On 12/9/25 05:57, Alyssa Ross wrote:
> Demi Marie Obenour <demiobenour@gmail.com> writes:
> 
>> On 12/9/25 03:56, Alyssa Ross wrote:
>>> This will allow us to give shadow's useradd /run as a prefix, and have
>>> it be able to add users at runtime.
>>>
>>> Signed-off-by: Alyssa Ross <hi@alyssa.is>
>>> ---
>>>  host/rootfs/file-list.mk                         |  6 ++++--
>>>  host/rootfs/image/etc/group                      | 16 +---------------
>>>  host/rootfs/image/etc/passwd                     |  2 +-
>>>  .../etc/{ => s6-linux-init/run-image/etc}/group  |  0
>>>  .../run-image/etc}/group.license                 |  0
>>>  .../etc/{ => s6-linux-init/run-image/etc}/passwd |  0
>>>  .../run-image/etc}/passwd.license                |  0
>>
>> Is git somehow generating wrong diffstats?
> 
> It just generates extremely confusing output when you replace a file
> with a symlink.
> 
>>>  7 files changed, 6 insertions(+), 18 deletions(-)

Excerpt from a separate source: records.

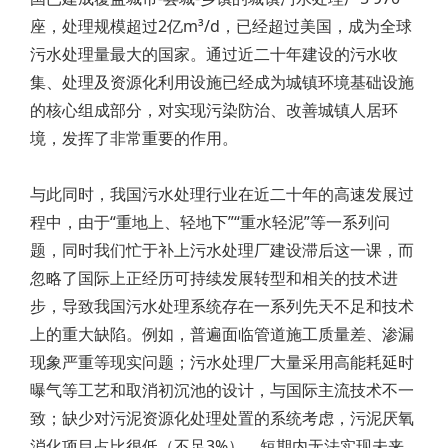
座，处理规模超过2亿m³/d，已经超过美国，成为全球
污水处理量最大的国家。通过近二十年建设的污水收
集、处理及资源化利用设施已经成为城镇环境基础设施
的核心组成部分，对实现污染防治、改善城镇人居环
境，发挥了非常重要的作用。
与此同时，我国污水处理行业在近二十年的高速发展过
程中，由于“重地上、轻地下”“重水轻泥”等一系列问
题，同时我们忙于补上污水处理厂建设滞后这一课，而
忽略了国际上正经历可持续发展转型和相关的技术进
步，导致我国污水处理系统存在一系列先天不足和技术
上的重大缺陷。例如，普遍面临管道施工质量差、渗漏
现象严重等现实问题；污水处理厂大量采用高能耗延时
曝气等工艺和取消初沉池的设计，与国际主流技术不一
致；缺少对污泥资源化处理处置的系统考虑，污泥厌氧
消化项目占比很低（不足3%），短期内无法实现未来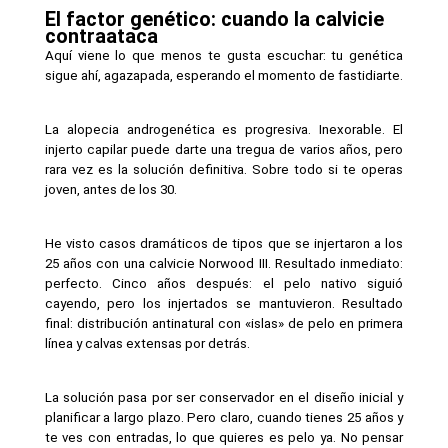
El factor genético: cuando la calvicie 
contraataca
Aquí viene lo que menos te gusta escuchar: tu genética 
sigue ahí, agazapada, esperando el momento de fastidiarte.
La alopecia androgenética es progresiva. Inexorable. El 
injerto capilar puede darte una tregua de varios años, pero 
rara vez es la solución definitiva. Sobre todo si te operas 
joven, antes de los 30.
He visto casos dramáticos de tipos que se injertaron a los 
25 años con una calvicie Norwood III. Resultado inmediato: 
perfecto. Cinco años después: el pelo nativo siguió 
cayendo, pero los injertados se mantuvieron. Resultado 
final: distribución antinatural con «islas» de pelo en primera 
línea y calvas extensas por detrás.
La solución pasa por ser conservador en el diseño inicial y 
planificar a largo plazo. Pero claro, cuando tienes 25 años y 
te ves con entradas, lo que quieres es pelo ya. No pensar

>>>  mode change 100644 => 120000 host/rootfs/image/etc/group
>>>  mode change 100644 => 120000 host/rootfs/image/etc/passwd
>>>  copy host/rootfs/image/etc/{ => s6-linux-init/run-image/etc}/group (100%)
>>>  rename host/rootfs/image/etc/{ => s6-linux-init/run-image/etc}/group.license (100%)
>>>  copy host/rootfs/image/etc/{ => s6-linux-init/run-image/etc}/passwd (100%)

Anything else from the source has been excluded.